Tom Shippey explore les raisons de l’attraction pour Le Seigneur des Anneaux, l’une des œuvres littéraires les plus appréciées du siècle dernier. Est-ce en raison des liens entre réalité et histoire, de ses qualités créatrices ou de la nature intrinsèque de ce « travail d’amour » ?

Le Seigneur des Anneaux est l’œuvre de fiction la plus appréciée du vingtième siècle. Cette affirmation ne repose pas uniquement sur les chiffres de vente, pour le moins faramineux, mais surtout sur les réactions de ses lecteurs. Bon nombre des personnes qui ont lu Le Seigneur des Anneaux le relisent encore et encore, et en font même parfois un rituel annuel. D’autres encore se font un plaisir de le lire à haute voix à leurs enfants ou petits-enfants. Certains, enfin – et cette attitude est relativement répandue -, en terminent la lecture pour ensuite s’essayer à la rédaction d’un livre qui s’en inspire : nombre de grands auteurs de fantasy moderne reconnaissent avoir commencé à écrire de cette façon. L’une d’entre eux dit s’être sentie totalement vide une fois la lecture de ce roman achevée car elle craignait ne jamais pouvoir à nouveau lire autre chose qui la comblerait à ce point.

Son succès n’est à l’origine ni le fruit d’une médiatisation intense, ni l’effet d’une mode, et assurément pas non plus redevable au système éducatif classique.
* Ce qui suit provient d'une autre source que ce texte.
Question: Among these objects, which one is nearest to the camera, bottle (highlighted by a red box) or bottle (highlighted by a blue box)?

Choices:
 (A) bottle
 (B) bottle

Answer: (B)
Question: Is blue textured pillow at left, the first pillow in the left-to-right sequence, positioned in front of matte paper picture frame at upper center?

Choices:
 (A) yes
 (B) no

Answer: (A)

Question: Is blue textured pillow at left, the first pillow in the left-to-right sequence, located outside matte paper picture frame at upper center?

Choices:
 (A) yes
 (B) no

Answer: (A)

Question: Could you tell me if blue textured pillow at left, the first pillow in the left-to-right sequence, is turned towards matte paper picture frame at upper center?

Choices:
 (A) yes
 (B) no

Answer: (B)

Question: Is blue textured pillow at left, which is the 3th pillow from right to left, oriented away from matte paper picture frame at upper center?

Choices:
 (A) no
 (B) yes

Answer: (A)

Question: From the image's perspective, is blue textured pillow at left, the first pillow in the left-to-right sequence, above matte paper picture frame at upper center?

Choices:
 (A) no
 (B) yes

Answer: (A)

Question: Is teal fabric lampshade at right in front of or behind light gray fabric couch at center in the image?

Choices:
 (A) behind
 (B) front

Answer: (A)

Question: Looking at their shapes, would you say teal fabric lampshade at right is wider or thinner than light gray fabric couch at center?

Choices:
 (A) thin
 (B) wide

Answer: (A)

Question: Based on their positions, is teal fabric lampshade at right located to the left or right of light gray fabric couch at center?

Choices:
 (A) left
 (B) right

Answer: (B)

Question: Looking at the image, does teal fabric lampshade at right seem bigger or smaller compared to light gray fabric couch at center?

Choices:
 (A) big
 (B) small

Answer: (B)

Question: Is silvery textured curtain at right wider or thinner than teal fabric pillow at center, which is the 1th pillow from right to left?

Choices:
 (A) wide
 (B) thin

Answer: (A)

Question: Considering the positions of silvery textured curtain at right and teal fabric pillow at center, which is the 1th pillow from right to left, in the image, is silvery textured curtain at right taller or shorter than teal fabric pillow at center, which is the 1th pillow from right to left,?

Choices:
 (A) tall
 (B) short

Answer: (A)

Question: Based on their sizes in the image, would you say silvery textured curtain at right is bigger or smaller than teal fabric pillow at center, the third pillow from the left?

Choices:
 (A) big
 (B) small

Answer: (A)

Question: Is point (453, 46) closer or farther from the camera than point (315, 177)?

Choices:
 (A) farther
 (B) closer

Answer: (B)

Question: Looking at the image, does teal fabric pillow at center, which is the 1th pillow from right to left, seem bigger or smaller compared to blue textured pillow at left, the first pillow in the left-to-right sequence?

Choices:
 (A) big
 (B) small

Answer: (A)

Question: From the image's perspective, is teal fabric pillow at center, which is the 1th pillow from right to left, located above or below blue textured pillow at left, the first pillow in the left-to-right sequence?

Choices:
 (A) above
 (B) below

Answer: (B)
Il est le seul résultat d’un engouement populaire et sincère, aussi inattendu qu’imprévisible.

L’une des raisons pour lesquelles l’œuvre de Tolkien exerce un tel attrait est certainement la création de la Terre du Milieu elle-même, ce nouveau continent imaginaire qui semble s’offrir à de nouvelles et plus vastes explorations. En cette Terre se croisent bon nombre de civilisations et d’espèces : le royaume du Gondor et les Cavaliers du Rohan ; les elfes, les nains, les Ents et les trolls, qui possèdent tous leurs Histoires propres et qui pourraient à leur tour – l’auteur nous invite à le penser – donner lieu à de nouveaux récits, à une nouvelle Histoire. On y trouve aussi de nombreux lieux merveilleux, tels Grand’Peur et Fangorn, les Cavernes Scintillantes d’Aglarond, la Lothlórien et les Marais des Morts, les Chemins des Morts, Moria et les Crevasses du Destin. Qui n’aurait pas envie d’aller flâner en Ithilien, marcher sur les chemins du Hollin ou explorer (sous bonne protection des Rôdeurs bien sûr) la Rangée des Morts, autrefois le Norbury des Rois, ou encore Fornost Erain ?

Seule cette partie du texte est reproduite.